Tabiki kimse ayranım ekşidir demez. Herkes elindeki şeyi kusursuz olarak görmek ve göstermek ister. Çünkü satıcı nazarı bunu gerektirir. Müşteri nazarı da daha düşüğe alabilmek için her şeyde kusur arar.
İnsan hayatında rabbani ve beşeri olarak bakış açısı kazandırmak için muhtelif yollar var. Rabbani yol Hz. Âdem (as) ile başlamış ve 124/224 bin peygamberle devam etmiş ve kıyamete kadar da bu yolun yolcuları devam edecektir.
Rahmani yolda kazanılan doğru bir bakış elbette ki insanın dünyevi uhrevi hayatında saadete vesile olacaktır. Tabidir ki ebedi hayatı kazandıracak olan bir yolda sıkıntılar olacaktır. Ama bu sıkıntı ebedi bir hayatın kazanılması içindir yoksa yolun kendinden değildir. Yani kıymetli bir netice içindir. Azalan bir ömürde değeri ve kıymeti artan bir semereye çalışıldığı için.

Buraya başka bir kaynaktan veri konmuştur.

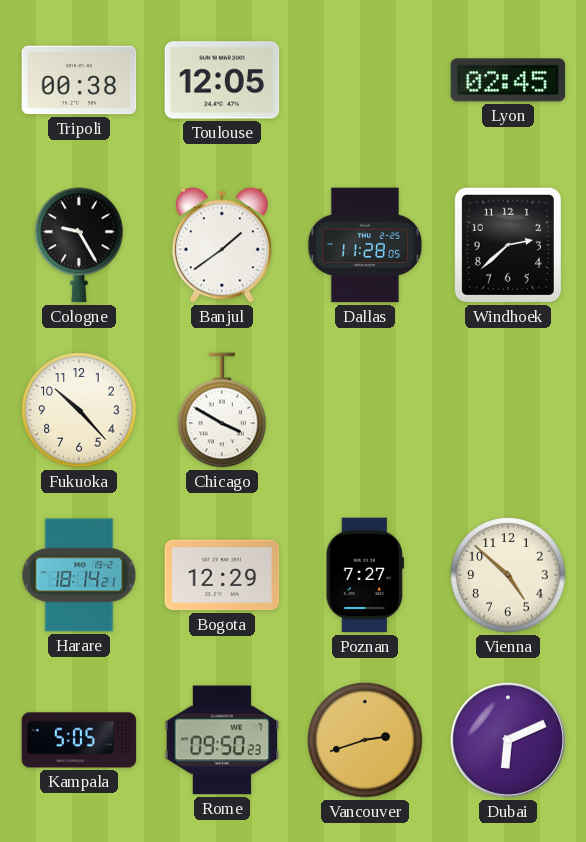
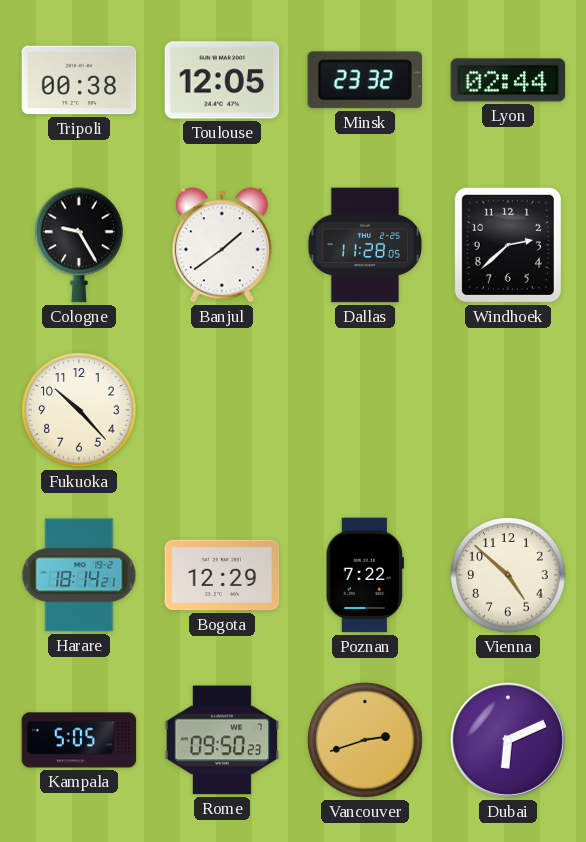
Minsk: none -> 23:32
Lyon: 02:45 -> 02:44
Chicago: 3:50 -> none
Poznan: 7:27 -> 7:22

Beşeri/felsefi yolda da aklı ilk olarak ön plana alıp ortaya çıkan iblis/şeytan olmuştur. Menfi felsefenin de nice yolcuları oldu ve olacakta..
Rahmani ve şeytani olarak tabir edebileceğimiz bu satranç tahtasında doğru hamlelerle istenen hedefe gidebiliriz. Yanlış hamlelerle doğru hedefe gidilmeyeceği de herkesin malumu ve daha acısı hayat tecrübesidir.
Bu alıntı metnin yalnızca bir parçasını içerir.